IT’S good to see a robust airing of vehement opinions on the future home of our local football side.

Meanwhile, despite Mrs May’s ugly speech last Tuesday (why not direct to Parliament?), I still await any answers – let alone remotely pragmatic and/or printable ones – to my eight specimen doubts about Brexit, as kindly published by you last October.

A number of our supine local MPs (Nicola Blackwood, Ed Vaizey) cower behind the flimsy falsehood that ‘The People Have Spoken’: hang on a moment! A 13:12 majority of the 72 per cent who voted as entitled to, ie 3/8 of the electorate … while Brits abroad and economically active EU citizens here (paying taxes, raising families) were given no say … merely opted ‘to leave the European Union’ in an ill-framed advisory referendum: no mention, let alone even broad working detail, about the Single Market or Customs Union for instance. 17m, but only that many (barely a quarter of the current 65 million ‘U’K population, indeed) were convinced to back an initiative whose dubious, clunky and potentially irrevocable workings are only coming to light six months later.

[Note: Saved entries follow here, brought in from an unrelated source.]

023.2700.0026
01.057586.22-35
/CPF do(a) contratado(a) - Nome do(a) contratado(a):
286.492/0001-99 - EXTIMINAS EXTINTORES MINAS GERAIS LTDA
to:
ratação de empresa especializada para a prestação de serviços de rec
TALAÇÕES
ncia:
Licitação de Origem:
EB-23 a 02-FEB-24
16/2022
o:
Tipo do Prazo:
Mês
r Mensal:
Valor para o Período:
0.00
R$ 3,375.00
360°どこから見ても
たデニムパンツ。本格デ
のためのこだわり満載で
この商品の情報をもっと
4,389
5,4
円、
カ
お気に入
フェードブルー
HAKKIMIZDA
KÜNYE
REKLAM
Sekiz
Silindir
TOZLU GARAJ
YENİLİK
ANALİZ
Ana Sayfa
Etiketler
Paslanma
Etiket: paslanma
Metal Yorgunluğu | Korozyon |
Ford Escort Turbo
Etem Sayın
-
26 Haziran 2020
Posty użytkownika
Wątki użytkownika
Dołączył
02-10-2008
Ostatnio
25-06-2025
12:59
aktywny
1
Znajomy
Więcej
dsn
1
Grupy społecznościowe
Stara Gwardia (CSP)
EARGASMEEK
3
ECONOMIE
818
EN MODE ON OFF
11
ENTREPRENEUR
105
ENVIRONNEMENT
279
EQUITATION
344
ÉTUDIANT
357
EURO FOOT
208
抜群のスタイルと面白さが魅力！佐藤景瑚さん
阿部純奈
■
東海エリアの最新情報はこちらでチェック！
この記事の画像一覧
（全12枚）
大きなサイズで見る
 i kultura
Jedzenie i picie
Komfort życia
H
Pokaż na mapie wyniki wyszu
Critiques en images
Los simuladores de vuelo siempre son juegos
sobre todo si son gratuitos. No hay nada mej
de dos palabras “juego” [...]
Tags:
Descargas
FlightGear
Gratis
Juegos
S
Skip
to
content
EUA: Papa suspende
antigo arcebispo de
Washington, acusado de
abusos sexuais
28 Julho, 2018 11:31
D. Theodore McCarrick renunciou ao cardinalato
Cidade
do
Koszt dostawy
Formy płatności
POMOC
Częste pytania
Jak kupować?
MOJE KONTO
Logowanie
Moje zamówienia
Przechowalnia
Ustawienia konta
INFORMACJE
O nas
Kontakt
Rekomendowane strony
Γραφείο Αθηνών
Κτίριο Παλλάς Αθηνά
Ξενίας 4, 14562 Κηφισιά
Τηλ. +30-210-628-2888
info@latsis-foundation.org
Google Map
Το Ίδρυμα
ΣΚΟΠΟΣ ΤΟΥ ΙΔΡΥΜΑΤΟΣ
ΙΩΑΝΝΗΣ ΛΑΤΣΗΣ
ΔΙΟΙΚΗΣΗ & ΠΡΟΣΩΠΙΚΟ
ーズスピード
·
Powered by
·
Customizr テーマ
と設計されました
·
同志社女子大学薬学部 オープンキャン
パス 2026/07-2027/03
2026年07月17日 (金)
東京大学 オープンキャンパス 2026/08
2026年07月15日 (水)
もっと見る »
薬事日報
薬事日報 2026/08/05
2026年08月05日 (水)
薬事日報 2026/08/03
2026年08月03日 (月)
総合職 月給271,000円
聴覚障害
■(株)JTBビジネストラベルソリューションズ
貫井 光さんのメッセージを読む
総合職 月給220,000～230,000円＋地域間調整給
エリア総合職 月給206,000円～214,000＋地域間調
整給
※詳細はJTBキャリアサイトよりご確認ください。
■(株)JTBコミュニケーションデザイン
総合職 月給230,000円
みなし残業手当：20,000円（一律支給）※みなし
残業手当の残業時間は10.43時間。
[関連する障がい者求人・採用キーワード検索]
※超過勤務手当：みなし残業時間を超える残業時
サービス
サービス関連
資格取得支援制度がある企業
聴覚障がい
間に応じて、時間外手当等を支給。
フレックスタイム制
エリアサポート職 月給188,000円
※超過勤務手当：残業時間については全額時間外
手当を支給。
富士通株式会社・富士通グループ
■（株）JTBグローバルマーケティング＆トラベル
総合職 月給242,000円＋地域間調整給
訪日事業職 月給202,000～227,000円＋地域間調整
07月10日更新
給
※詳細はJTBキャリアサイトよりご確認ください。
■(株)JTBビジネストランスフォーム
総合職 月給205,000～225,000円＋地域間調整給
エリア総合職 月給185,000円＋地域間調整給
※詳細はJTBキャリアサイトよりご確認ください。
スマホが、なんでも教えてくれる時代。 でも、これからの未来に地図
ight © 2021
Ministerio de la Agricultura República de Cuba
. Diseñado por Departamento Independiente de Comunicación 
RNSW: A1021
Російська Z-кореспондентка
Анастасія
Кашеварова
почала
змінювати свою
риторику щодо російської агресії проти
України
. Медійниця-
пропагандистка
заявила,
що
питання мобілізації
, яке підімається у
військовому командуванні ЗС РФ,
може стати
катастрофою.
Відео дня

We meanwhile have a doubly-unelected Prime Minister dictating what she seems to think we all wanted, a Foreign Secretary whose tactlessness besmirches what little remains of our country’s dignity, and Article 50 seemingly set to go ahead with democratic discussion magnanimously allowed only after it’s too late to make any difference.

Typical post-factual putting of carts before horses, not to mention any stable (or should that be unstable?) door.

Oxford’s collective vote clearly reflected its more sanguine and cheerfully cosmopolitan outlook, yet precious little seems to be being done or said to stop the imminent hijack of our nation by what are patently the forces of falsehood (with their bus-borne fictistics and stridently counterfactual interpretation of the nature and outcome of the referendum).

Shame on us that a fellow Oxford graduate (a geographer once, though from her oblivion to distances in global location one might doubt even that), along with MPs who toe the suicidal party line rather than reflect or even listen to the rational viewpoint of the majority of their unfashionably ‘expert’ constituents, is making a true mock of democracy.

Come on, people: we and our neighbours and children deserve, and we can do, better than this looming shambles!